Dans la nuit, il posa doucement sa main sur le ventre chaud, qui commençait à s'arrondir.
« Tu ne le verras pas, comme tu le souhaitais, quand il sera gros comme un melon d'eau, dit Mary dans le noir.
– Je serai sûrement rentré à ce moment-là. »
Elle se retira en elle-même quand vint le jour du départ et redevint la femme dure et tendue qu'il avait trouvée au bord de l'oued à Ahmad. Occupée hors de la maison à panser son cheval noir, elle l'embrassa et le regarda partir, les yeux secs.
57. LE CHAMELIER
C'ÉTAIT peu pour une armée, mais beaucoup pour une simple expédition : six cents hommes montant chevaux ou chameaux et vingt-quatre éléphants. Khuff réquisitionna le cheval brun dès que Rob arriva au lieu de rassemblement.
« Tu le retrouveras à ton retour. Nous n'utilisons que des bêtes accoutumées à l'odeur des éléphants. »
Le cheval brun rejoignit le troupeau qui serait ramené aux écuries royales et Rob consterné se vit attribuer une vilaine chamelle grise qui le regarda froidement. Mirdin s'en amusa beaucoup ; il avait reçu un chameau brun et, habitué à en conduire toute sa vie, il apprit à son ami comment tenir les rênes et crier un ordre pour que l'animal s'agenouille, puis fléchisse les pattes de derrière ; le cavalier s'asseyait en amazone et, sur un nouvel ordre, le chameau se relevait en inversant les mouvements.
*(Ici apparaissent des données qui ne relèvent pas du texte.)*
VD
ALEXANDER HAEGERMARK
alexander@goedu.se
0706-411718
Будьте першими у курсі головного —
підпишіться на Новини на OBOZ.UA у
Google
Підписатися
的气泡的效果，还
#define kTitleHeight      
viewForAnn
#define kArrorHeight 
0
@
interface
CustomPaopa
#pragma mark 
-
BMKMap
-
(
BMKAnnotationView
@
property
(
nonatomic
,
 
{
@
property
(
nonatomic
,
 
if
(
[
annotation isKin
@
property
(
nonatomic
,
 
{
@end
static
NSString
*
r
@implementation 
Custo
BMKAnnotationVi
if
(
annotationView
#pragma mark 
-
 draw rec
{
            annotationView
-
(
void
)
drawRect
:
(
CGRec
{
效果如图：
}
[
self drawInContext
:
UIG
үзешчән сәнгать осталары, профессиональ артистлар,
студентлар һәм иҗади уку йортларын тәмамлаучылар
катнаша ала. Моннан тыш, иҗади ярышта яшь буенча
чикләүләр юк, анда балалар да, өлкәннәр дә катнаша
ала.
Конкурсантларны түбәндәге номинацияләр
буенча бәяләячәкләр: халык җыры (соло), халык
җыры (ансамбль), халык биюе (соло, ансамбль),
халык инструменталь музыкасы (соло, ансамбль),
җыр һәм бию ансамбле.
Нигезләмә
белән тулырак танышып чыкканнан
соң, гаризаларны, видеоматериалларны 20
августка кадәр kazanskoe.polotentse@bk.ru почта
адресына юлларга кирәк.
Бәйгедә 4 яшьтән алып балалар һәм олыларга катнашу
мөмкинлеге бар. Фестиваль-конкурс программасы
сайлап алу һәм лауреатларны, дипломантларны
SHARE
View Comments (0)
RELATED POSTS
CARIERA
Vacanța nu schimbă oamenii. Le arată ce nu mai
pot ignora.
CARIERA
Il y avait deux cent cinquante fantassins, deux cents soldats à cheval et cent cinquante à dos de chameau. Le chah arriva, superbe. Son éléphant, plus grand que tous les autres, portait des anneaux d'or à ses terribles défenses ; le mahout , fièrement assis sur sa tête, le guidait par des pressions du pied derrière les oreilles. Droit sur son siège garni de coussins, le roi était magnifiquement vêtu de soie bleu foncé, avec un turban rouge. Le peuple l'acclama, saluant peut-être aussi le héros du chatir puisque Karim, sur un étalon arabe aux yeux sauvages, suivait l'éléphant royal.
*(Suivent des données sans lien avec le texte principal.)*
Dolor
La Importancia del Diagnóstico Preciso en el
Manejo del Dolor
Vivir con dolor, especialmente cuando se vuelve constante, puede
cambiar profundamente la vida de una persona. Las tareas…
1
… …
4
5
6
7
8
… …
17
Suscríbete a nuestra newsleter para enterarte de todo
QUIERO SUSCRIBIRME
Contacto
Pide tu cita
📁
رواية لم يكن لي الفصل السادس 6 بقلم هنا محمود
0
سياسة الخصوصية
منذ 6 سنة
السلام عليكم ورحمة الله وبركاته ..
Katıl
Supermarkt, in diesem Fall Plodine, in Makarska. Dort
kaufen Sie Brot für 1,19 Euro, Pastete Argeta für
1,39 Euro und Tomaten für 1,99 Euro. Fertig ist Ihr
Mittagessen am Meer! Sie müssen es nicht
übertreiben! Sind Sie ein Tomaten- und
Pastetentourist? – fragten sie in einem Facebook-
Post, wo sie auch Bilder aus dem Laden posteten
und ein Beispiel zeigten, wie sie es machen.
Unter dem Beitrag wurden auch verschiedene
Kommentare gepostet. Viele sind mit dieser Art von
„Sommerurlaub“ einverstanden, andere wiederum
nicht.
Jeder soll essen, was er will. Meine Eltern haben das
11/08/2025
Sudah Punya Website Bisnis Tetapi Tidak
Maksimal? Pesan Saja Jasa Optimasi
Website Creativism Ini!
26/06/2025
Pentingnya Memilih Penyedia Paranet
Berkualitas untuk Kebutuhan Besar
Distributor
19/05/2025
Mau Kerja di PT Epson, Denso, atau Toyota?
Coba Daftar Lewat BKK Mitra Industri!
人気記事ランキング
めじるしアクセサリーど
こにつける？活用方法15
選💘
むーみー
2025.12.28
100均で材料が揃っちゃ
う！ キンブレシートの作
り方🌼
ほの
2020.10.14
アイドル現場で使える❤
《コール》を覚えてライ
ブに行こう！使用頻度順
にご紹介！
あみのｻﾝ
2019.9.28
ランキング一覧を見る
Sur un ordre tonitruant de Khuff, son cheval se mit à trotter derrière, suivi des éléphants à la file, des chevaux, puis des chameaux et enfin de centaines d'ânes de bât, dont on avait fendu les narines pour qu'ils respirent mieux pendant le travail. Les fantassins venaient les derniers. Rob, une fois de plus dans l'arrière-garde avec Mirdin, se défendait comme il pouvait de la poussière ; ils avaient abandonné le turban pour le chapeau de cuir qui les protégeait davantage. Il n'était pas tranquille sur cette chamelle qui grognait sous son poids ; haut perché, secoué, balancé, il la trouvait trop sèche pour assurer une assise confortable.
« Tu apprendras à l'aimer ! » lui cria Mirdin en riant tandis qu'ils franchissaient le pont sur le Fleuve de la Vie.
Mais il ne l'aima jamais. Elle lui crachait à l'occasion de petites boules visqueuses, essayait de le mordre s'il ne lui attachait pas les mâchoires et lui donnait des coups de pied comme une mule vicieuse. Il fallait toujours s'en méfier.